TASK OBJECTIVE: Return the data given below exactly as it appears.

▽

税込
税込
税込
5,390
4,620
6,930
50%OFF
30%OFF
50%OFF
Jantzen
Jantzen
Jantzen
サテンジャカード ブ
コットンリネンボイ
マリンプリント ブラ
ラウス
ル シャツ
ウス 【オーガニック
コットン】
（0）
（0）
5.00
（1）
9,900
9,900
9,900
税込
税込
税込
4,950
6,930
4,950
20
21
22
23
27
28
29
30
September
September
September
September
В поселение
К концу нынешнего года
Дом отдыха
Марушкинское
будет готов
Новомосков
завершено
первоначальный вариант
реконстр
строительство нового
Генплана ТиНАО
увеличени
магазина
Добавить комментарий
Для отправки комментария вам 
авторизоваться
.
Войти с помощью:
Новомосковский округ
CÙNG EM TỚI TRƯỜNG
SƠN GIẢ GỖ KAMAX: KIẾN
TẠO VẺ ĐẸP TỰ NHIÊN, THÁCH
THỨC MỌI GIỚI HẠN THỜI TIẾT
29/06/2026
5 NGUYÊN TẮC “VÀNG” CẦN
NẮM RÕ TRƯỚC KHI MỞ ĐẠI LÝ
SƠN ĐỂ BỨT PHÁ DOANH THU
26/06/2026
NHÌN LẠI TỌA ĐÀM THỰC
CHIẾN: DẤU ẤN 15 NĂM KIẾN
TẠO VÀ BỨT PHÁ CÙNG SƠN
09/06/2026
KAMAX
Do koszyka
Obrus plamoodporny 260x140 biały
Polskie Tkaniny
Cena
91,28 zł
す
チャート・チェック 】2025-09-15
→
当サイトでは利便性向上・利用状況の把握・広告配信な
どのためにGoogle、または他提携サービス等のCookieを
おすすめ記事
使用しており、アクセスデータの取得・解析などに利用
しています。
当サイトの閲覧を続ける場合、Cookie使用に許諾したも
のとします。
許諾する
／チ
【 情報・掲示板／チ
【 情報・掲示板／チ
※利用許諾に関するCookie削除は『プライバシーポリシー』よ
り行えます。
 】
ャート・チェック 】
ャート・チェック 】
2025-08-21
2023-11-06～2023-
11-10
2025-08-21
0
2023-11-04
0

△

ANSWER SPACE:
税込
税込
税込
5,390
4,620
6,930
50%OFF
30%OFF
50%OFF
Jantzen
Jantzen
Jantzen
サテンジャカード ブ
コットンリネンボイ
マリンプリント ブラ
ラウス
ル シャツ
ウス 【オーガニック
コットン】
（0）
（0）
5.00
（1）
9,900
9,900
9,900
税込
税込
税込
4,950
6,930
4,950
20
21
22
23
27
28
29
30
September
September
September
September
В поселение
К концу нынешнего года
Дом отдыха
Марушкинское
будет готов
Новомосков
завершено
первоначальный вариант
реконстр
строительство нового
Генплана ТиНАО
увеличени
магазина
Добавить комментарий
Для отправки комментария вам 
авторизоваться
.
Войти с помощью:
Новомосковский округ
CÙNG EM TỚI TRƯỜNG
SƠN GIẢ GỖ KAMAX: KIẾN
TẠO VẺ ĐẸP TỰ NHIÊN, THÁCH
THỨC MỌI GIỚI HẠN THỜI TIẾT
29/06/2026
5 NGUYÊN TẮC “VÀNG” CẦN
NẮM RÕ TRƯỚC KHI MỞ ĐẠI LÝ
SƠN ĐỂ BỨT PHÁ DOANH THU
26/06/2026
NHÌN LẠI TỌA ĐÀM THỰC
CHIẾN: DẤU ẤN 15 NĂM KIẾN
TẠO VÀ BỨT PHÁ CÙNG SƠN
09/06/2026
KAMAX
Do koszyka
Obrus plamoodporny 260x140 biały
Polskie Tkaniny
Cena
91,28 zł
す
チャート・チェック 】2025-09-15
→
当サイトでは利便性向上・利用状況の把握・広告配信な
どのためにGoogle、または他提携サービス等のCookieを
おすすめ記事
使用しており、アクセスデータの取得・解析などに利用
しています。
当サイトの閲覧を続ける場合、Cookie使用に許諾したも
のとします。
許諾する
／チ
【 情報・掲示板／チ
【 情報・掲示板／チ
※利用許諾に関するCookie削除は『プライバシーポリシー』よ
り行えます。
 】
ャート・チェック 】
ャート・チェック 】
2025-08-21
2023-11-06～2023-
11-10
2025-08-21
0
2023-11-04
0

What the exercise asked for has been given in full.